Authorities in the southern Chinese city of Guangzhou are holding an activist under criminal detention after he joined a protest last weekend in support of political reforms, a Hong Kong-based rights group said.
Xiao Yong was taken into custody on Tuesday for being part of an "illegal gathering," which fellow activists said was likely connected to a demonstration in Guangzhou on Saturday, the China Human Rights Defenders (CHRD) said in an e-mailed statement.
Police are also holding fellow activist Huang Wenxun, who took part in the same demonstration in response to calls for unspecified "political reforms" by outgoing premier Wen Jiabao at the annual parliamentary sessions in Beijing last month, the group said.
The demonstration also called on political leaders to publicly disclose their personal assets.
Xiao's wife was handed a detention notice issued by the Guangzhou public security bureau on the day he was detained, and police also searched the couple's home, confiscating his computer, CHRD said.
Xiao is currently being held at the Guangzhou No. 1 Detention Center, where he has been refused permission to see visiting lawyer Wang Yajun on the grounds that his case is "confidential," the group said.
Xiao's wife has been allowed to drop off clothes and money for her husband, but has also been denied permission to visit him.
Authorities insisted to Wang that, during the investigative stage, only those handling Xiao’s case can approve visits, since the case is considered “confidential.”
Online petition
Xiao's detention has prompted an international, online petition calling for his release.
U.S.-based rights activist Ge Xun, who was himself detained and interrogated by state security police on a visit to Beijing in February for his mother's funeral, said he had started the Twitter-based petition because he was "very, very angry" at Xiao's detention.
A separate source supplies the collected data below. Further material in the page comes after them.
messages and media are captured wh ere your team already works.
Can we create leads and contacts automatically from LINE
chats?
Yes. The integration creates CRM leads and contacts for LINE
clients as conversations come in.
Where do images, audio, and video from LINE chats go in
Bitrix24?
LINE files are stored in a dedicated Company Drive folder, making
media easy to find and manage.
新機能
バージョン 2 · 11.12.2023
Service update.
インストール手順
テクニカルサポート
"Premier Wen Jiabao himself made special mention of political reforms at his parliamentary press conference," Ge said. "They were just helping the government to ... spread its message, and they arrested him."
"They didn't do anything to break the law, so this is really unacceptable."
Ge said it was still unclear which level of China's ruling Communist Party had ordered Xiao's detention.
"Now it hardly seems to matter whether you support the government or are against it," he said. "If you have any social conscience and you want to actually do something, they will arrest you."
"This is ridiculous and absurd," Ge said.
Ge's petition had garnered 193 signatures by Friday, suggesting that some netizens inside China had been unable to get around official Internet blocks and filters known as the "Great Firewall."
"A lot of people haven't been able to get around the Wall," Ge said. "They have e-mailed me asking me to sign it on their behalf."
Twitter and Facebook remain blocked in China, although similar services run by Chinese Internet companies are massively popular.
Reported by CK for RFA's Mandarin service. Translated and written in English by Luisetta Mudie.